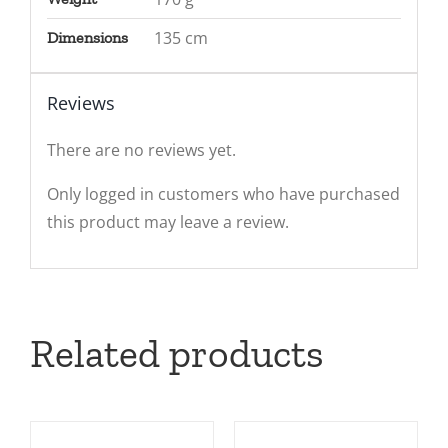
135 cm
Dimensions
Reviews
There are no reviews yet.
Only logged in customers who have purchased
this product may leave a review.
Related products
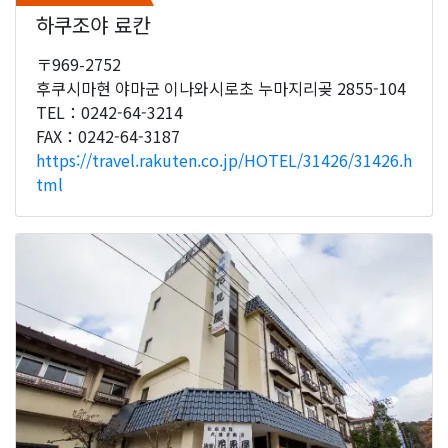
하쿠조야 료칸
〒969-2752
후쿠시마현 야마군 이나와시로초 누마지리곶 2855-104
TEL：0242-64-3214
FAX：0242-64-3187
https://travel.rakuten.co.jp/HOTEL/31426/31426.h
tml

### WORK INSTRUCTION
Output the entries above exactly, without their pictures.

### TASK RESPONSE
135 cm
Dimensions
Reviews
There are no reviews yet.
Only logged in customers who have purchased
this product may leave a review.
Related products
하쿠조야 료칸
〒969-2752
후쿠시마현 야마군 이나와시로초 누마지리곶 2855-104
TEL：0242-64-3214
FAX：0242-64-3187
https://travel.rakuten.co.jp/HOTEL/31426/31426.h
tml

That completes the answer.